1804 – Ein Spitz nimmt einem diebischen Hunde ein seiner Aufsicht anvertrautes Stück Fleisch wieder weg

Verfasser unbekannt

Quelle:
Thierseelen-Kunde auf Thatsachen begründet
oder
156 höchst merkwürdige Anekdoten von Thieren
(Berlin, 1804, Seiten 82 ff)

Folgende Handlung eines Hundes verdient der Vergessenheit entrissen zu werden:

Terracotta, (ca. 600 – 500 v. Chr.)
Nähe Smyrna

EIn schwarzer Schäferhund oder Spitz, der seit mehrern Jahren das Amt des Wächters bei den ihm anvertrauten Heerden treu verwaltete, besaß neben andern guten Eigenschaften auch die, daß er sich mit seiner schwarzen Brodsuppe und den aus der Küche abfallenden Sporteln begnügte, und nie etwas anrührte, was ihm nicht zukam, dieß auch von andern Thieren nicht duldete. Es wurde im Jahre 1784 ein Kalb auf dem Hofe geschlachtet. Spitz wartete ruhig, bis man ihm seine Gebühr davon zuwerfen würde, und beschäftigte sich indessen damit, die Schweine, Hühner und Enten, bis auf eine gewisse Weite von dem Schlächter entfernt zu halten. Dieser hatte die 4 Füße des Kalbes neben einander unter den Schlachtbock gelegt, während daß er die Viertel zertheilte.
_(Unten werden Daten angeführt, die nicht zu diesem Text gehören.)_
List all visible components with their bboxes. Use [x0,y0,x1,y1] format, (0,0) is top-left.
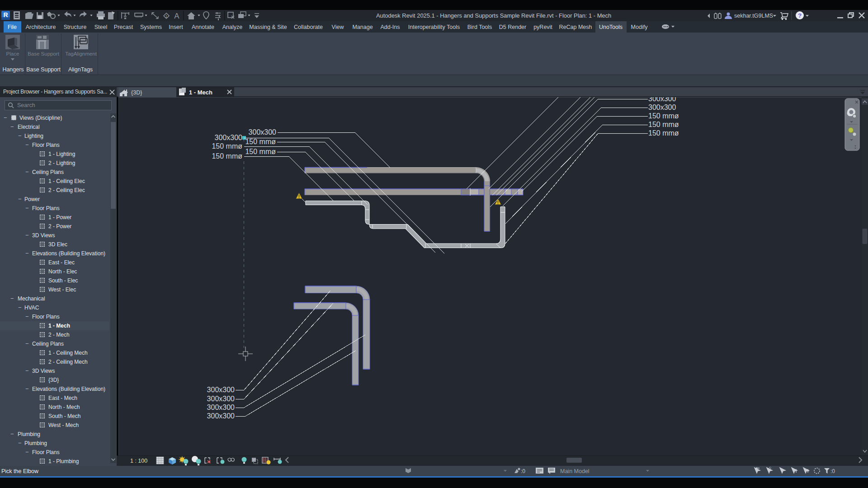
svg-text:Systems: Systems [140,24,162,30]
svg-text:300x300: 300x300 [648,103,676,111]
svg-text:TagAlignment: TagAlignment [65,51,97,56]
svg-text:{3D}: {3D} [131,89,142,96]
svg-text:ReCap Mesh: ReCap Mesh [559,24,592,30]
svg-text:Base Support: Base Support [26,66,61,73]
svg-text:150 mmø: 150 mmø [648,121,679,128]
svg-text:File: File [8,24,17,30]
svg-text:Analyze: Analyze [222,24,243,30]
svg-text:1: 1 [165,14,167,19]
svg-text:Main Model: Main Model [560,468,590,474]
svg-text:Collaborate: Collaborate [294,24,323,30]
svg-text::0: :0 [830,468,835,474]
svg-text:Hangers: Hangers [2,66,24,73]
svg-text:150 mmø: 150 mmø [245,138,276,145]
svg-text:300x300: 300x300 [207,412,235,420]
svg-text:300x300: 300x300 [207,386,235,394]
svg-text:Massing & Site: Massing & Site [249,24,287,30]
svg-text:Add-Ins: Add-Ins [380,24,400,30]
svg-text:150 mmø: 150 mmø [648,129,679,137]
svg-text:Insert: Insert [169,24,183,30]
svg-text:D5 Render: D5 Render [499,24,526,30]
svg-text:View: View [332,24,344,30]
svg-text:Structure: Structure [64,24,87,30]
svg-text:UnoTools: UnoTools [599,24,623,30]
svg-text:Annotate: Annotate [192,24,214,30]
svg-text:300x300: 300x300 [249,128,276,136]
svg-text:AlignTags: AlignTags [68,66,93,73]
svg-text:300x300: 300x300 [207,404,235,411]
svg-text:?: ? [798,12,802,19]
svg-text:Bird Tools: Bird Tools [467,24,492,30]
svg-text:Architecture: Architecture [26,24,56,30]
svg-text:Modify: Modify [631,24,648,30]
svg-text:A: A [174,12,179,20]
svg-text:300x300: 300x300 [207,395,235,403]
svg-text:150 mmø: 150 mmø [648,112,679,120]
svg-text:R: R [3,11,8,19]
svg-text:150 mmø: 150 mmø [212,152,242,160]
svg-text:Interoperability Tools: Interoperability Tools [408,24,460,30]
svg-text:Manage: Manage [352,24,373,30]
svg-text:300x300: 300x300 [648,97,676,103]
svg-text:Steel: Steel [94,24,108,30]
svg-text:Base Support: Base Support [28,51,59,56]
svg-text:1 - Mech: 1 - Mech [189,89,212,96]
svg-text:Place: Place [6,51,19,56]
svg-text:300x300: 300x300 [215,134,242,141]
svg-text::0: :0 [521,468,525,474]
svg-text:Autodesk Revit 2025.1 - Hanger: Autodesk Revit 2025.1 - Hangers and Supp… [376,12,611,19]
svg-text:Pick the Elbow: Pick the Elbow [1,468,39,474]
svg-text:pyRevit: pyRevit [533,24,552,30]
svg-text:150 mmø: 150 mmø [212,142,242,150]
svg-text:150 mmø: 150 mmø [245,148,276,155]
svg-text:Precast: Precast [114,24,133,30]
svg-text:1 : 100: 1 : 100 [130,458,147,464]
svg-text:sekhar.tG9LMS: sekhar.tG9LMS [734,13,773,19]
Da nun der Spitz einmal mit Nachdruck auf das zudringliche Hofvieh losfuhr, und es davon jagte. Kam indessen sein College, ein artiger Dachshund, nahm einen von den vier Füßen, und lief mit seiner Beute davon, ohne das es der Fleischer gewahr wurde. Der Spitz kam zurück, sah bald den Fleischer bald die drei Kalbsfüße ganz erschrocken an, drehte sich überall um und witterte mit der Nase, bis er den saubern Dachs mit dem gestohlnen Gute in einer Ecke des Hofes erblickte. Wie ein Pfeil fuhr er auf ihn zu, faßte ihn beim Genick, schüttelte ihn zusammen und nahm den Kalbsfuß und legte ihn ehrlich wieder zu den übrigen. *)

 

*) Für die Wahrheit dieser Erzählung, nach allen Umständen, kann ich Bürge seyn, da ich sie aus dem Munde seines Herrn gehört habe, der in der ganzen Gegend als ein braver Mann bekannt ist. Der Verfasser der Deutsch. Zeitung für die Gegend 1784.